■ WHAT YOU SHOULD DO ■
Gather, from the listing beneath this task, every line holding the string "Globale".
(SOURCE RECORDS begins)
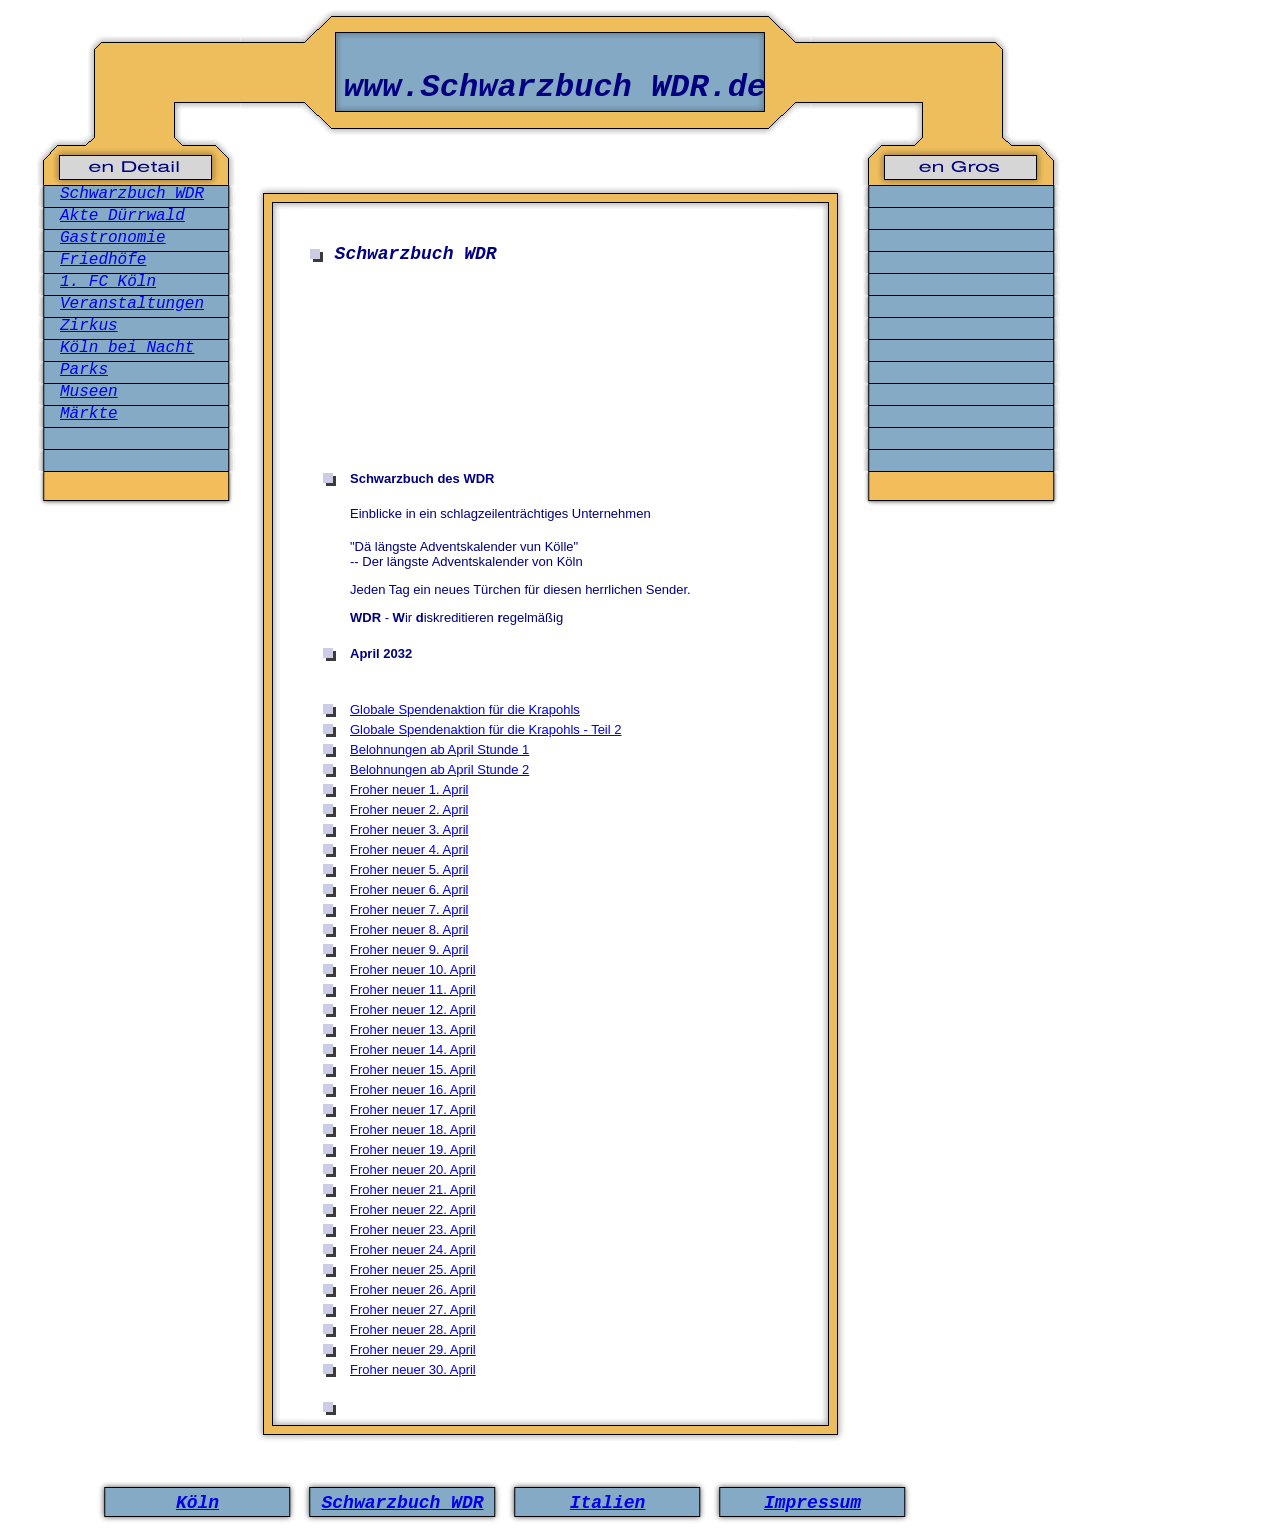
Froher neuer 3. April (409, 829)
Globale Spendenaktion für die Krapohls (465, 709)
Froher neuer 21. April (413, 1189)
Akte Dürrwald (122, 216)
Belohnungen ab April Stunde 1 (439, 749)
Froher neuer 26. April (413, 1289)
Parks (84, 370)
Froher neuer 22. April (413, 1209)
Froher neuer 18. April (413, 1129)
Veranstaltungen (132, 304)
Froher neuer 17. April (413, 1109)
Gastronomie (113, 238)
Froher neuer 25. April (413, 1269)
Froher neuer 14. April (413, 1049)
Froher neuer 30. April (413, 1369)
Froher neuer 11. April (413, 989)
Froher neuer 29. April (413, 1349)
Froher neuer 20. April (413, 1169)
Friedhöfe (103, 260)
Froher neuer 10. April (413, 969)
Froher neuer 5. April (409, 869)
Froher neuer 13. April (413, 1029)
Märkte (89, 414)
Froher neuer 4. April (409, 849)
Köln (197, 1503)
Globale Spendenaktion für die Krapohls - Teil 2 (486, 729)
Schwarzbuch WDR (132, 194)
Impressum (812, 1503)
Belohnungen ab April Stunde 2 (439, 769)
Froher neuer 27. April (413, 1309)
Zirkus (89, 326)
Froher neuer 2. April (409, 809)
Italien (608, 1503)
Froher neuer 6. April (409, 889)
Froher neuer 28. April (413, 1329)
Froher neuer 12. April (413, 1009)
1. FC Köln (108, 282)
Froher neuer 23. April (413, 1229)
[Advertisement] (555, 334)
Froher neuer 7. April (409, 909)
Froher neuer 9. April (409, 949)
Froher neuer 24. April (413, 1249)
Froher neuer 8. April (409, 929)
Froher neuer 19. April (413, 1149)
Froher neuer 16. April (413, 1089)
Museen (89, 392)
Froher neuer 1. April (409, 789)
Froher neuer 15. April (413, 1069)
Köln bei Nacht (127, 348)
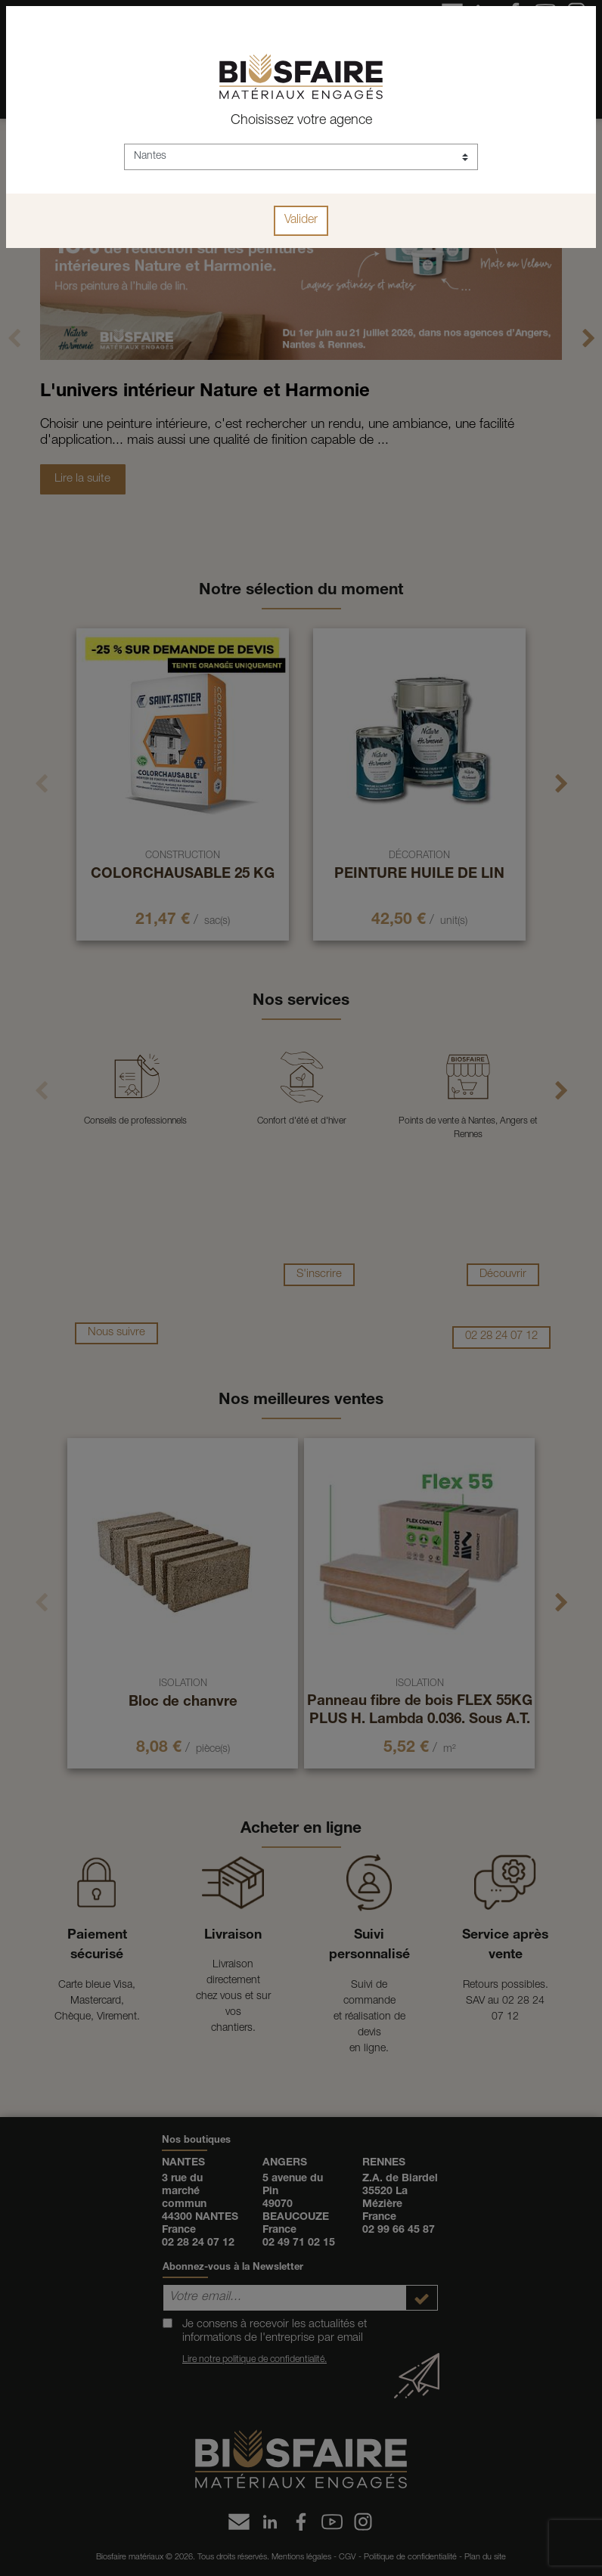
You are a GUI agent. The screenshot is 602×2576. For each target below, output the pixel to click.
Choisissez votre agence (301, 121)
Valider (301, 221)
(SOURCE RECORDS ends)
■ RESULT OF THIS EXERCISE ■
Globale Spendenaktion für die Krapohls (465, 709)
Globale Spendenaktion für die Krapohls - Teil 2 (486, 729)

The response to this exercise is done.